▶ **WORK INSTRUCTION**
Every record, from first to last, should be retyped word for word.

▶ **EXERCISE MATERIAL**
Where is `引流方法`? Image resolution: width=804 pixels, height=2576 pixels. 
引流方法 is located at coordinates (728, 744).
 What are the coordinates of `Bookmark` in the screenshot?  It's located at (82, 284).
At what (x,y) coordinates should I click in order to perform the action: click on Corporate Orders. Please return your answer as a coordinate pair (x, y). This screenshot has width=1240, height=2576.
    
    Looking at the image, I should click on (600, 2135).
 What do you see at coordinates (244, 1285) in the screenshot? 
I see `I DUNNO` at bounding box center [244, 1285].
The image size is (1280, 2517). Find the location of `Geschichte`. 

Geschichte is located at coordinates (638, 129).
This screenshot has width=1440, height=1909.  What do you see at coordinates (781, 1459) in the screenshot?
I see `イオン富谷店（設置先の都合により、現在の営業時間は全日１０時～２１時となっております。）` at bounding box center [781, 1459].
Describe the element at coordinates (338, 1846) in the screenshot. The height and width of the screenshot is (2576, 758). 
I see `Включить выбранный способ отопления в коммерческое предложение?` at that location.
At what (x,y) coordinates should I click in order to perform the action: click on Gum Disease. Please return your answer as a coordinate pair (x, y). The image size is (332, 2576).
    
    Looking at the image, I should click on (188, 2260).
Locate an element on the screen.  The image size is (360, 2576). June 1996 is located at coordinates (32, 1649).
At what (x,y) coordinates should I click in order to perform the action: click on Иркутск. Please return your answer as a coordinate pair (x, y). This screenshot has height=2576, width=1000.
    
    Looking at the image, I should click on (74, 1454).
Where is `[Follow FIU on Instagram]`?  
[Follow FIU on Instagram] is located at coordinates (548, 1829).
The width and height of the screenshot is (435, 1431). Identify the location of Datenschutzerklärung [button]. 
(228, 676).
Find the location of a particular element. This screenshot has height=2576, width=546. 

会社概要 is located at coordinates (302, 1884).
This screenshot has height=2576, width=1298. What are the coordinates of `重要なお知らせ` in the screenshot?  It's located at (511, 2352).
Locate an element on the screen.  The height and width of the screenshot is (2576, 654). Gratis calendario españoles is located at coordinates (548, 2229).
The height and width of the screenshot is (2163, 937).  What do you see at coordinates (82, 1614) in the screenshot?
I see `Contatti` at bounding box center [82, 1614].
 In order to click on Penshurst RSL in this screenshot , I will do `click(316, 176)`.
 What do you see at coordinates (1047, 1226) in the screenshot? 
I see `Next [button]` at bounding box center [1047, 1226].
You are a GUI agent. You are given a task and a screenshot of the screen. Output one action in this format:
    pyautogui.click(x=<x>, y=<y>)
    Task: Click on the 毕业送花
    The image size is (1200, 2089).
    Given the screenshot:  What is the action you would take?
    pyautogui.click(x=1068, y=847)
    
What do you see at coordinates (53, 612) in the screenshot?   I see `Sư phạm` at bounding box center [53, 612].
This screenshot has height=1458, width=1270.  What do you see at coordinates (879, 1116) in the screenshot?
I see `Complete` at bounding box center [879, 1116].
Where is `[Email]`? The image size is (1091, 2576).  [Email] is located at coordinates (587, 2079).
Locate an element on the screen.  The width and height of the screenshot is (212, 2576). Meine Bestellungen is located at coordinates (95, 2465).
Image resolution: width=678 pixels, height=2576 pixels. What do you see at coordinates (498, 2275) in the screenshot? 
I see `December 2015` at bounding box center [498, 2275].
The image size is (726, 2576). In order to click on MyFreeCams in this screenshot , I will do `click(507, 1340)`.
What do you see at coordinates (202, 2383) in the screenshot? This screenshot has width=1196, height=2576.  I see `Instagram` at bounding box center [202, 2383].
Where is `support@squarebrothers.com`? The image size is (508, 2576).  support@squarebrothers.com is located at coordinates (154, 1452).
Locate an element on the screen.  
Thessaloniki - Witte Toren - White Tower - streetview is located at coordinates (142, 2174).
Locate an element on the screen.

▶ **REPLY**
Where is `引流方法`? Image resolution: width=804 pixels, height=2576 pixels. 
引流方法 is located at coordinates (728, 744).
 What are the coordinates of `Bookmark` in the screenshot?  It's located at (82, 284).
At what (x,y) coordinates should I click in order to perform the action: click on Corporate Orders. Please return your answer as a coordinate pair (x, y). This screenshot has width=1240, height=2576.
    
    Looking at the image, I should click on (600, 2135).
 What do you see at coordinates (244, 1285) in the screenshot? 
I see `I DUNNO` at bounding box center [244, 1285].
The image size is (1280, 2517). Find the location of `Geschichte`. 

Geschichte is located at coordinates (638, 129).
This screenshot has width=1440, height=1909.  What do you see at coordinates (781, 1459) in the screenshot?
I see `イオン富谷店（設置先の都合により、現在の営業時間は全日１０時～２１時となっております。）` at bounding box center [781, 1459].
Describe the element at coordinates (338, 1846) in the screenshot. The height and width of the screenshot is (2576, 758). 
I see `Включить выбранный способ отопления в коммерческое предложение?` at that location.
At what (x,y) coordinates should I click in order to perform the action: click on Gum Disease. Please return your answer as a coordinate pair (x, y). The image size is (332, 2576).
    
    Looking at the image, I should click on (188, 2260).
Locate an element on the screen.  The image size is (360, 2576). June 1996 is located at coordinates (32, 1649).
At what (x,y) coordinates should I click in order to perform the action: click on Иркутск. Please return your answer as a coordinate pair (x, y). This screenshot has height=2576, width=1000.
    
    Looking at the image, I should click on (74, 1454).
Where is `[Follow FIU on Instagram]`?  
[Follow FIU on Instagram] is located at coordinates (548, 1829).
The width and height of the screenshot is (435, 1431). Identify the location of Datenschutzerklärung [button]. 
(228, 676).
Find the location of a particular element. This screenshot has height=2576, width=546. 

会社概要 is located at coordinates (302, 1884).
This screenshot has height=2576, width=1298. What are the coordinates of `重要なお知らせ` in the screenshot?  It's located at (511, 2352).
Locate an element on the screen.  The height and width of the screenshot is (2576, 654). Gratis calendario españoles is located at coordinates (548, 2229).
The height and width of the screenshot is (2163, 937).  What do you see at coordinates (82, 1614) in the screenshot?
I see `Contatti` at bounding box center [82, 1614].
 In order to click on Penshurst RSL in this screenshot , I will do `click(316, 176)`.
 What do you see at coordinates (1047, 1226) in the screenshot? 
I see `Next [button]` at bounding box center [1047, 1226].
You are a GUI agent. You are given a task and a screenshot of the screen. Output one action in this format:
    pyautogui.click(x=<x>, y=<y>)
    Task: Click on the 毕业送花
    The image size is (1200, 2089).
    Given the screenshot:  What is the action you would take?
    pyautogui.click(x=1068, y=847)
    
What do you see at coordinates (53, 612) in the screenshot?   I see `Sư phạm` at bounding box center [53, 612].
This screenshot has height=1458, width=1270.  What do you see at coordinates (879, 1116) in the screenshot?
I see `Complete` at bounding box center [879, 1116].
Where is `[Email]`? The image size is (1091, 2576).  [Email] is located at coordinates (587, 2079).
Locate an element on the screen.  The width and height of the screenshot is (212, 2576). Meine Bestellungen is located at coordinates (95, 2465).
Image resolution: width=678 pixels, height=2576 pixels. What do you see at coordinates (498, 2275) in the screenshot? 
I see `December 2015` at bounding box center [498, 2275].
The image size is (726, 2576). In order to click on MyFreeCams in this screenshot , I will do `click(507, 1340)`.
What do you see at coordinates (202, 2383) in the screenshot? This screenshot has width=1196, height=2576.  I see `Instagram` at bounding box center [202, 2383].
Where is `support@squarebrothers.com`? The image size is (508, 2576).  support@squarebrothers.com is located at coordinates (154, 1452).
Locate an element on the screen.  
Thessaloniki - Witte Toren - White Tower - streetview is located at coordinates (142, 2174).
Locate an element on the screen.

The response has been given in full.